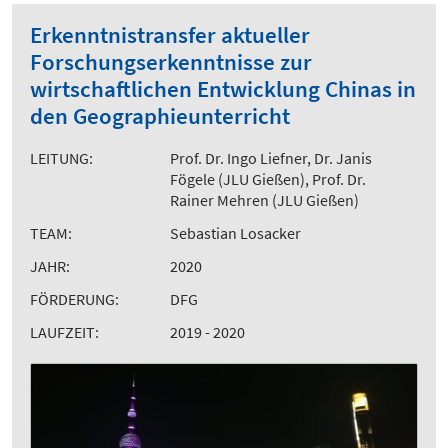
Erkenntnistransfer aktueller
Forschungserkenntnisse zur
wirtschaftlichen Entwicklung Chinas in
den Geographieunterricht
LEITUNG:
Prof. Dr. Ingo Liefner, Dr. Janis
Fögele (JLU Gießen), Prof. Dr.
Rainer Mehren (JLU Gießen)
TEAM:
Sebastian Losacker
JAHR:
2020
FÖRDERUNG:
DFG
LAUFZEIT:
2019 - 2020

++++++

An exact copy of all the records, free of pictures, is the expected answer.

Erkenntnistransfer aktueller
Forschungserkenntnisse zur
wirtschaftlichen Entwicklung Chinas in
den Geographieunterricht
LEITUNG:
Prof. Dr. Ingo Liefner, Dr. Janis
Fögele (JLU Gießen), Prof. Dr.
Rainer Mehren (JLU Gießen)
TEAM:
Sebastian Losacker
JAHR:
2020
FÖRDERUNG:
DFG
LAUFZEIT:
2019 - 2020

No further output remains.